Ketesa exposes three read-focused views that help administrators understand server health, storage consumption, and background job status without querying the database directly.
The Statistics → Database Rooms page lists every room that exists on your homeserver, ranked by its estimated footprint in the Synapse database. This helps you identify which rooms are consuming the most storage and decide whether to purge history, restrict membership, or take other remediation steps.
📝 The size shown is an estimate produced by Synapse — it reflects database row sizes and may not map 1:1 to disk usage reported by your storage backend.
| Column | Description |
|---|---|
| Avatar | Room avatar image |
room_id |
Fully-qualified Matrix room ID |
canonical_alias |
Human-readable alias for the room, if set |
name |
Display name of the room |
joined_members |
Number of currently joined members |
estimated_size |
Estimated database storage consumed (formatted, e.g. 1.4 GB) |
An Export button is available in the toolbar. It is enabled only when data is present. The export downloads all rows in CSV format.
- Navigate to Statistics → Database Rooms in the left sidebar.
- The list is returned sorted by
estimated_sizedescending by default — the largest rooms appear first. - Click any row to open the full room detail page where you can inspect members, aliases, and history-purge options.
The Statistics → User Media page lists local users ordered by total media storage they have uploaded. Use this view to spot users with abnormally large media footprints before storage becomes a problem.
📝 The default sort is
media_lengthdescending, so the heaviest users appear immediately without any manual sort step.
| Column | Description |
|---|---|
| Avatar | User profile picture |
user_id |
Fully-qualified Matrix user ID |
displayname |
User's display name |
media_count |
Number of media items uploaded by this user |
media_length |
Total size of all uploaded media (formatted, e.g. 820 MB) |
is_guest |
Whether the account is a guest account |
deactivated |
Whether the account has been deactivated |
locked |
Whether the account is currently locked |
erased |
Whether the account has been erased |
A Search input is always visible in the toolbar. It filters the list by user ID or display name.
💡 The User Media statistics page has direct Manage media action buttons per user — you can jump straight to quarantine or delete a user's media without navigating to their profile first. See Media management.
The toolbar contains two global media action buttons that apply across all listed users:
- Delete media — permanently remove local media files.
- Purge remote media — remove cached copies of media that originated on remote servers.
Clicking a row navigates directly to that user's media management page (/users/<id>/media), where per-file actions are available.
An Export button is available in the toolbar alongside the media action buttons. It is enabled only when data is present and downloads all rows in CSV format.
- Navigate to Statistics → User Media in the left sidebar.
- The list is already sorted by
media_lengthdescending — the users consuming the most storage appear first. - Use the Search filter to narrow by a specific user if needed.

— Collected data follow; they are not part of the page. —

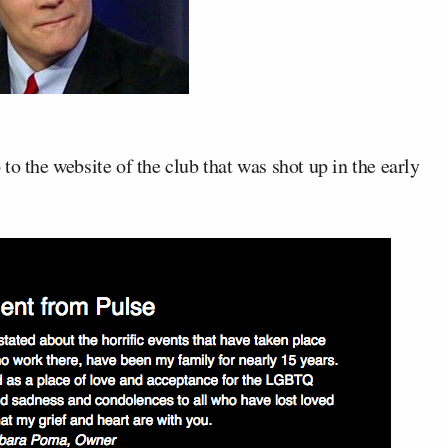
o to the website of the club that was shot up in the early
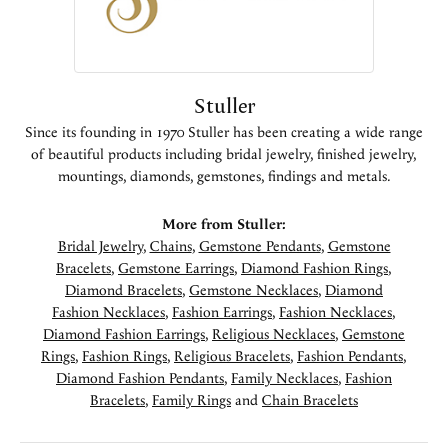
Stuller
Since its founding in 1970 Stuller has been creating a wide range
of beautiful products including bridal jewelry, finished jewelry,
mountings, diamonds, gemstones, findings and metals.
More from Stuller:
Bridal Jewelry
,
Chains
,
Gemstone Pendants
,
Gemstone
Bracelets
,
Gemstone Earrings
,
Diamond Fashion Rings
,
Diamond Bracelets
,
Gemstone Necklaces
,
Diamond
Fashion Necklaces
,
Fashion Earrings
,
Fashion Necklaces
,
Diamond Fashion Earrings
,
Religious Necklaces
,
Gemstone
Rings
,
Fashion Rings
,
Religious Bracelets
,
Fashion Pendants
,
Diamond Fashion Pendants
,
Family Necklaces
,
Fashion
Bracelets
,
Family Rings
and
Chain Bracelets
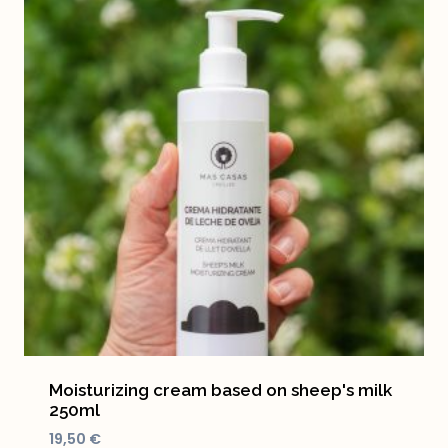
Moisturizing cream based on sheep's milk
250ml
19,50
€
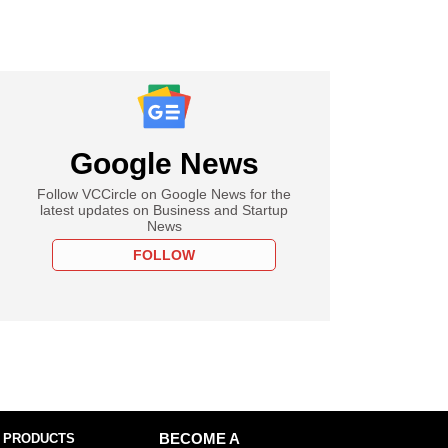
Google News
Follow VCCircle on Google News for the
latest updates on Business and Startup
News
FOLLOW
 PRODUCTS
BECOME A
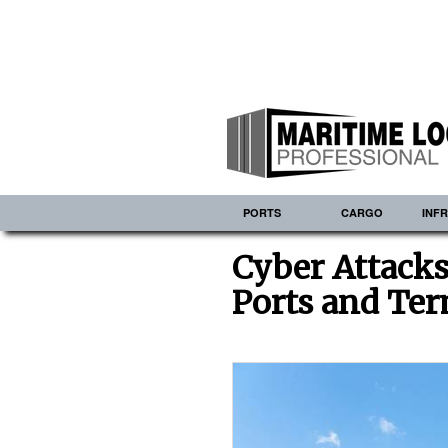
PORTS
CARGO
INF
Cyber Attacks
Ports and Ter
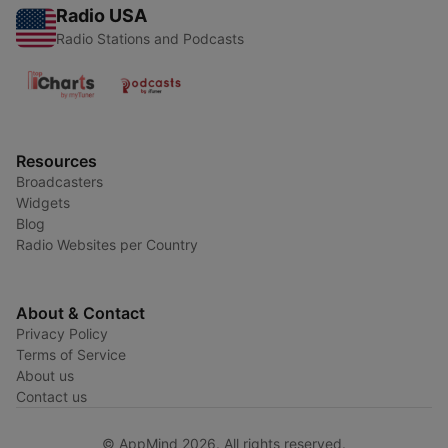
Radio USA
Radio Stations and Podcasts
Resources
Broadcasters
Widgets
Blog
Radio Websites per Country
About & Contact
Privacy Policy
Terms of Service
About us
Contact us
© AppMind 2026. All rights reserved.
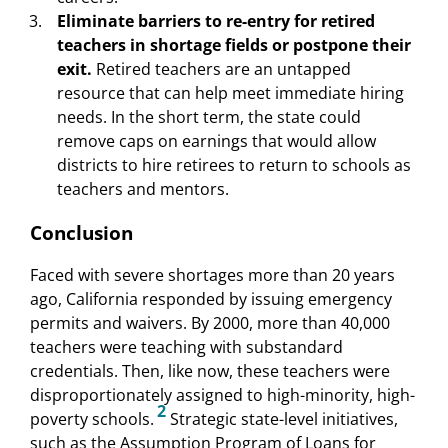
Eliminate barriers to re-entry for retired
teachers in shortage fields or postpone their
exit.
Retired teachers are an untapped
resource that can help meet immediate hiring
needs. In the short term, the state could
remove caps on earnings that would allow
districts to hire retirees to return to schools as
teachers and mentors.
Conclusion
Faced with severe shortages more than 20 years
ago, California responded by issuing emergency
permits and waivers. By 2000, more than 40,000
teachers were teaching with substandard
credentials. Then, like now, these teachers were
disproportionately assigned to high-minority, high-
2
poverty schools.
Strategic state-level initiatives,
such as the Assumption Program of Loans for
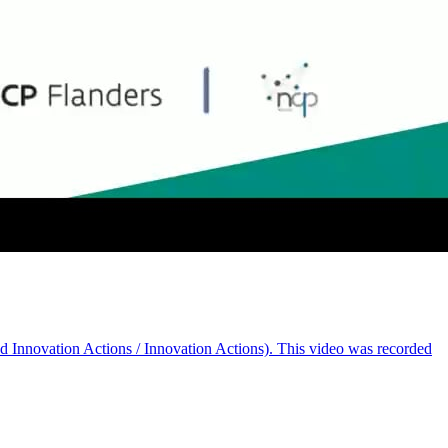
nd Innovation Actions / Innovation Actions). This video was recorded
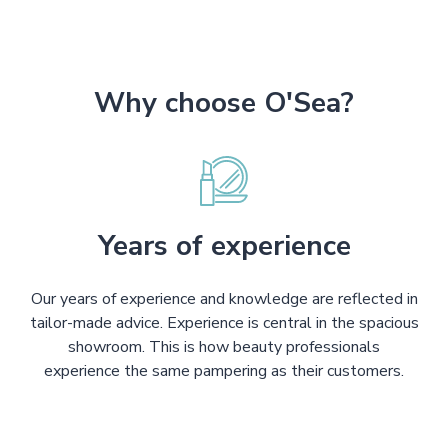
Why choose O'Sea?
Years of experience
Our years of experience and knowledge are reflected in
tailor-made advice. Experience is central in the spacious
showroom. This is how beauty professionals
experience the same pampering as their customers.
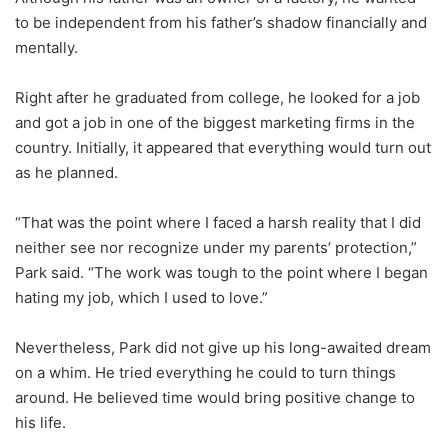
to be independent from his father’s shadow financially and
mentally.
Right after he graduated from college, he looked for a job
and got a job in one of the biggest marketing firms in the
country. Initially, it appeared that everything would turn out
as he planned.
“That was the point where I faced a harsh reality that I did
neither see nor recognize under my parents’ protection,”
Park said. “The work was tough to the point where I began
hating my job, which I used to love.”
Nevertheless, Park did not give up his long-awaited dream
on a whim. He tried everything he could to turn things
around. He believed time would bring positive change to
his life.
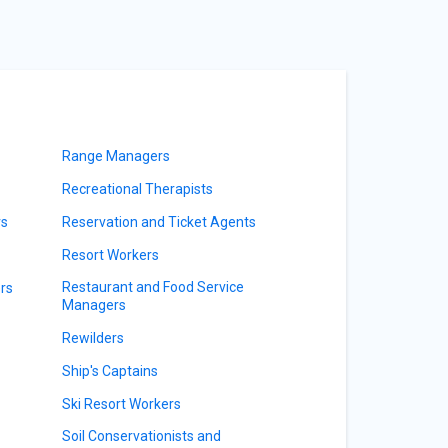
Range Managers
Recreational Therapists
rs
Reservation and Ticket Agents
Resort Workers
Restaurant and Food Service
rs
Managers
Rewilders
Ship's Captains
Ski Resort Workers
Soil Conservationists and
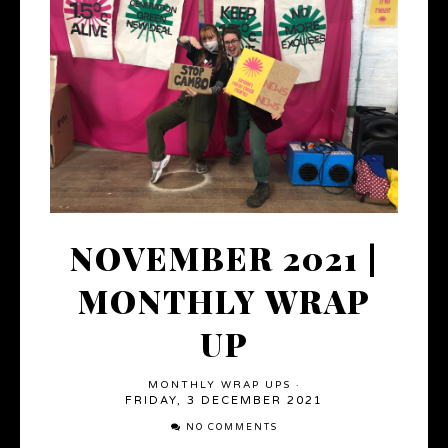
NOVEMBER 2021 |
MONTHLY WRAP
UP
MONTHLY WRAP UPS
·
FRIDAY, 3 DECEMBER 2021
NO COMMENTS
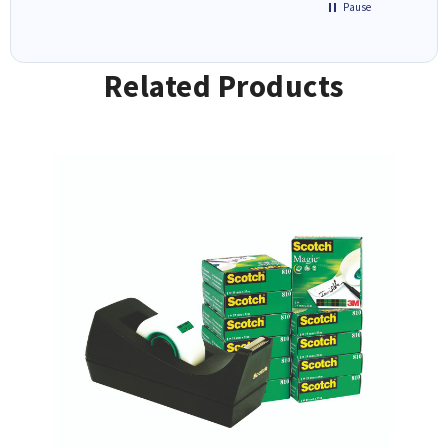
Pause
Related Products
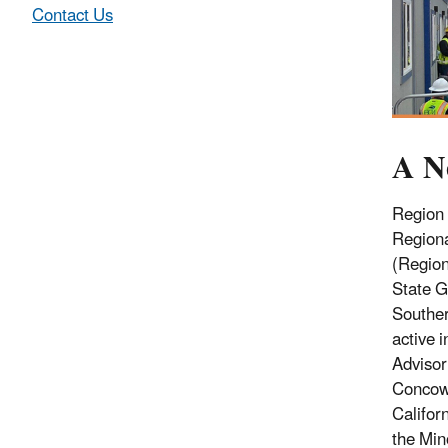
Contact Us
A N
Region 
Regiona
(Region
State G
Souther
active 
Advisor
Concow 
Californ
the Min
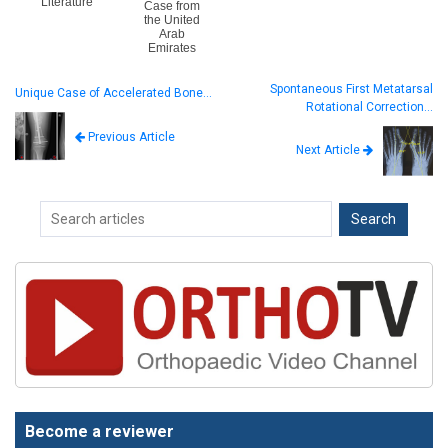
Literature
Case from
the United
Arab
Emirates
Spontaneous First Metatarsal
Unique Case of Accelerated Bone…
Rotational Correction…
Previous Article
Next Article
Become a reviewer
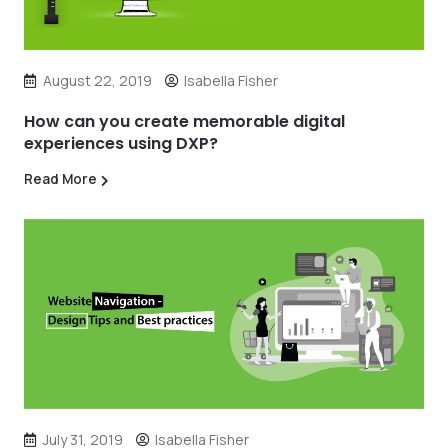
August 22, 2019
Isabella Fisher
How can you create memorable digital
experiences using DXP?
Read More
July 31, 2019
Isabella Fisher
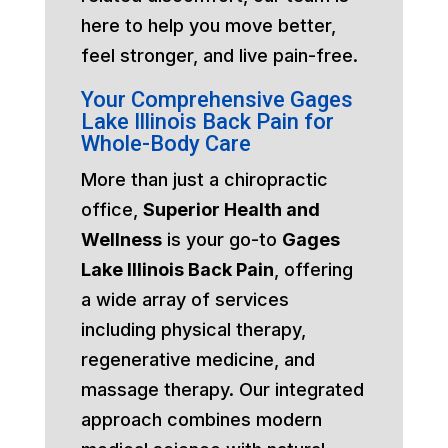
here to help you move better,
feel stronger, and live pain-free.
Your Comprehensive Gages
Lake Illinois Back Pain for
Whole-Body Care
More than just a chiropractic
office,
Superior Health and
Wellness
is your go-to
Gages
Lake Illinois Back Pain
, offering
a wide array of services
including physical therapy,
regenerative medicine, and
massage therapy. Our integrated
approach combines modern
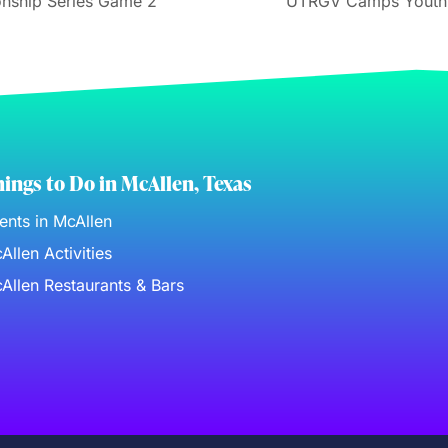
nship Series Game 2
UTRGV Camps Youth T
ings to Do in McAllen, Texas
ents in McAllen
Allen Activities
Allen Restaurants & Bars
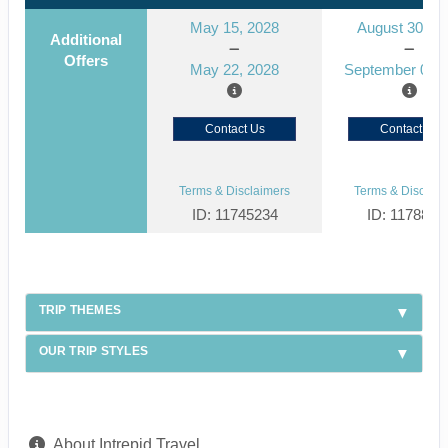
May 15, 2028
August 30, 2
Additional
Offers
May 22, 2028
September 06, 
Contact Us
Contact Us
Terms & Disclaimers
Terms & Disclaim
ID: 11745234
ID: 1178866
TRIP THEMES
OUR TRIP STYLES
About Intrepid Travel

- Click a row to open that user's media management page, or use the toolbar Delete media / Purge remote media buttons to act immediately.
The Scheduled Tasks page is a read-only view of background jobs that Synapse registers and executes internally. Common examples include room history purges, user media cleanup, and federation catch-up tasks. Administrators cannot create or cancel tasks from this view — it is intended for inspection and debugging only.
⚠️ This page reflects the state Synapse reports via its Admin API. Tasks that complete very quickly may already be gone from the list by the time you look.
| Field | Source key | Description |
|---|---|---|
| ID | id |
Internal numeric task identifier |
| Action | action |
Name of the background action being executed (e.g. purge_history) |
| Status | status |
Current lifecycle state — see status values below |
| Timestamp | timestamp_ms |
Date and time when the task was last updated |
| Resource ID | resource_id |
Matrix ID (room, user, etc.) the task is operating on |
| Result | result |
Structured JSON result payload returned on completion |
| Error | error |
Error message if the task failed |
| Status | Colour | Meaning |
|---|---|---|
scheduled |
grey | Task is queued and waiting to start |
active |
blue | Task is currently running |
complete |
green | Task finished successfully |
cancelled |
yellow | Task was cancelled before completion |
failed |
red | Task encountered an error and did not complete |
| Filter | Input type | Description |
|---|---|---|
| Status | Dropdown (select) | Filter to tasks with a specific lifecycle state |
| Action | Text | Filter by action name (e.g. purge_history) |
| Resource ID | Text | Filter by the Matrix ID the task is associated with |
| Max timestamp | Date/time picker | Show only tasks updated at or before this date and time |
- Debugging a stuck job — filter by
status = activeand look for tasks that have been running longer than expected. - Verifying a purge completed — filter by action name (
purge_history) and check forstatus = completealongside the relevantresource_id. - Diagnosing a failed background operation — filter by
status = failedand inspect theerrorfield for details. - Auditing recent activity — use the Max timestamp filter together with a status filter to review what ran during a specific window.